Dans cette nature paisible, s’élabore un semblant de danse nuptiale entre Victor et sa fiancée Elisabeth, tandis que la créature hydrocéphale (Luc Schiltz  et sa voix angélique sous le masque d’Alexis Kinebanyan) joue à cache-cache avec son géniteur.
Lors de cette parade amoureuse, le talent parodique de Cassandre Vittu de Kerraoul nous enchante, et le spectacle prend enfin une allure de croisière, tenue jusqu’à la dernière scène : le procès de Victor. Un procès d’ordre philosophique et toujours actuel en notre siècle de manipulations génétiques et technologiques. « Je suis coupable d’avoir eu l’idée de te créer, s’accuse le savant. J’ai compris plus tard que chacun doit rester à sa place, l’homme sur terre, et Dieu dans le ciel…( …) Qui accroît son savoir ne fait qu’accroître sa douleur… »« J’étais un être bon, revendique la créature, il m’a rejeté, il ne m’a pas accueilli dans sa maison… » rétorque la créature sans nom  que son inventeur continue à stigmatiser : «  Ce n’est pas un homme mais un égarement. »
Nous connaissons tous Frankenstein mais qui lit aujourd’hui ce roman, ancêtre de la science-fiction,  écrit il y a deux siècles et qui s’avère d’un abord difficile : construction en partie épistolaire, prose datée, idées dépassées en regard des avancées scientifiques…Le remettre au goût du jour comportait des risques.
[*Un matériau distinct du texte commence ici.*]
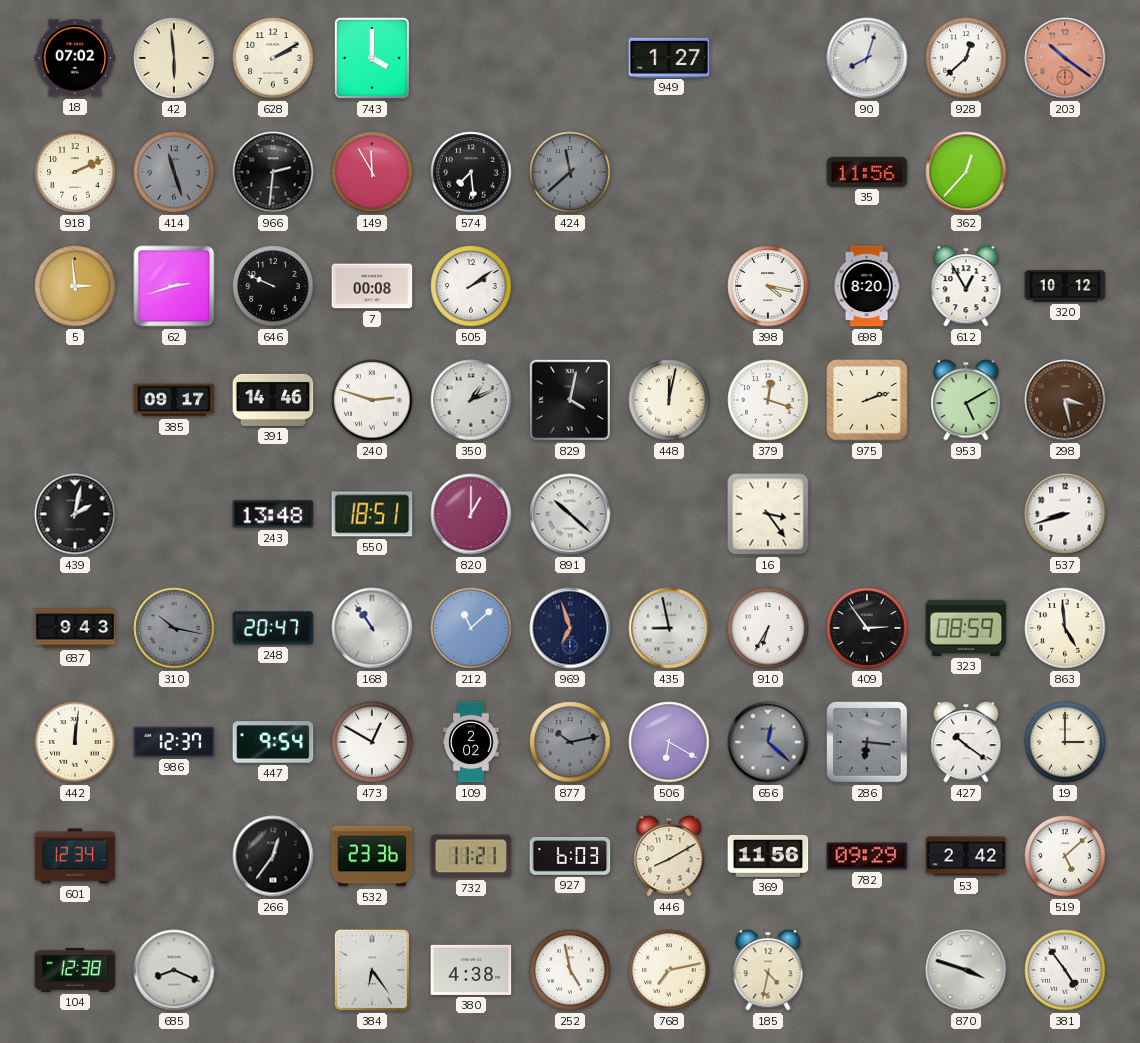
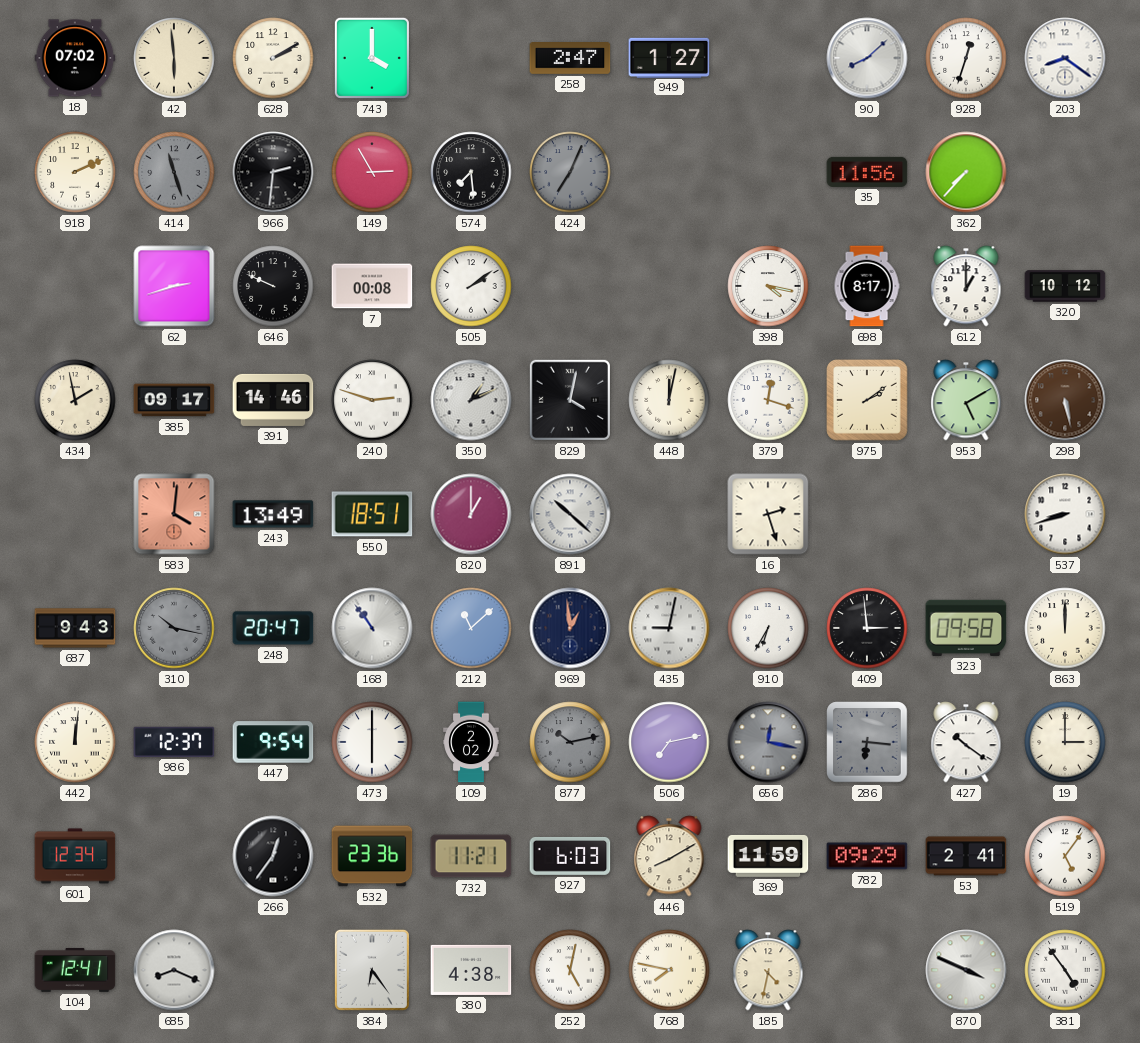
258: none -> 2:47
90: 8:03 -> 8:08
928: 12:38 -> 12:33
203: 10:21 -> 8:21
203 dial: salmon -> white
149: 11:55 -> 2:55
424: 11:38 -> 7:04
362: 12:37 -> 7:37
5: 2:59 -> none
698: 8:20 -> 8:17
612: 12:55 -> 1:00
434: none -> 1:58
975: 2:12 -> 2:09
298: 3:28 -> 5:28
439: 2:02 -> none
583: none -> 4:01
243: 13:48 -> 13:49
16: 3:24 -> 2:27
969: 6:57 -> 12:59
435: 8:58 -> 9:02
409: 2:54 -> 2:59
323: 08:59 -> 09:58
863: 4:59 -> 12:00
473: 12:50 -> 6:00
506: 6:20 -> 7:13
656: 12:22 -> 12:17
369: 11:56 -> 11:59
53: 2:42 -> 2:41
519: 5:08 -> 5:06
104: 12:38 -> 12:41
252: 4:58 -> 5:02
768: 7:13 -> 7:47
870: 3:48 -> 3:49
Laurent Gutmann les a pris, radicalement.

Sa prose laisse à désirer, mais il a su, en remontant à la source, capter le romantisme de l’écrivaine, ses influences rousseauistes et miltoniennes, sa poésie. Il réussit, dans la deuxième partie, à jouer avec les clichés, à établir des clins d’œil entre comédiens et public. À revitaliser un débat sur la science. Si bien qu’on finit, malgré tout, par apprécier sa démarche…

 Mireille Davidovici

 Théâtre de l’Aquarium, Cartoucherie de Vincennes jusqu’au 24 janvier T : 01 43 74 72 74.